A fluorometric screening assay for drug efflux transporter activity in the blood-brain barrier.

PURPOSE: To examine the capability of a fluorometric assay to identify and characterize the drug efflux interactions of a broad spectrum of drug agents in an in vitro model of the blood-brain barrier (BBB). METHODS: Various concentrations of drug agent (1, 10, and 100 microM) were evaluated for their effect on the cellular accumulation of the P-glycoprotein (P-gp) probe R123 (3.2 microM), and the mixed P-gp and multidrug resistance-associated protein (MRP) probe, BCECF (1 microM), in bovine brain microvessel endothelial cell (BBMEC) monolayers. Drugs demonstrating a significant effect were further quantitated using an expanded concentration range and a nonlinear regression curve fit to determine the potency (IC50) and efficacy (Imax) of the drug for P-gp and/or MRP. RESULTS: Several of the 36 therapeutic agents examined showed drug efflux transporter interactions in BBMEC monlayers. Melphalan and risperidone significantly enhanced the accumulation of R123 over control (1.47- and 1.82-fold, respectively) with resulting IC50s of 1.4 and 14.6 microM, respectively. Chlorambucil and valproic acid significantly enhanced the accumulation of BCECF compared to control monolayers (2.02- and 4.01-fold, respectively) with resulting IC50s of 146.1 and 768.5 microM, respectively. CONCLUSIONS: The current study demonstrates the feasibility of a fluorometric assay consisting of R123 and BCECF in assessing the drug efflux interactions of a variety of drugs in the BBB.

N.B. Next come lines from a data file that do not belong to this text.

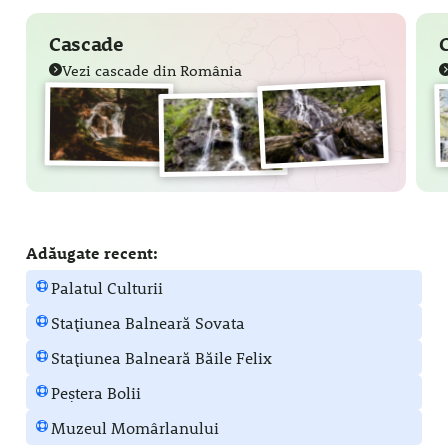
Cascade
Vezi cascade din România
Adăugate recent:
Palatul Culturii
Stațiunea Balneară Sovata
Stațiunea Balneară Băile Felix
Peștera Bolii
Muzeul Momârlanului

Drug efflux transport properties of 2',7'-bis(2-carboxyethyl)-5(6)-carboxyfluorescein acetoxymethyl ester (BCECF-AM) and its fluorescent free acid, BCECF.

2',7'-Bis(2-carboxyethyl)-5(6)-carboxyfluorescein (BCECF) is a fluorescent probe used to examine multidrug resistance-associated protein (MRP) transporter activity in cells. BCECF is introduced into the cell as the nonfluorescent membrane permeable acetoxymethyl ester, BCECF-AM, where it is hydrolyzed to the membrane impermeable BCECF. The lipophilic nature of BCECF-AM suggests it may be a substrate for other drug efflux transporters such as P-glycoprotein (P-gp) and the breast cancer resistance protein (BCRP). To assess the drug efflux transporter interactions of BCECF-AM and BCECF, accumulation studies were examined in various drug efflux-expressing cells. Inhibition of P-gp, BCRP, and/or MRP produced distinct changes in the time-dependent accumulation of BCECF in the cells. Treatment with GF120918 produced an immediate and sustained effect throughout the entire time course examined. Fumitremorgin C only affected BCECF accumulation at the early time points, whereas the impact of indomethacin on BCECF accumulation was observed only at the latter time points. Permeability studies in bovine brain microvessel endothelial cells indicated an increased basolateral-to-apical transport of BCECF, which could be reduced in the presence of either indomethacin or GF120918. These results indicate that the intracellular accumulation and transcellular permeability of BCECF are sensitive to a variety of drug efflux interactions. These results likely reflect an interaction of the ester form with P-gp and BCRP during the initial accumulation process, and an interaction of the free acid form with MRP after hydrolysis in the cell.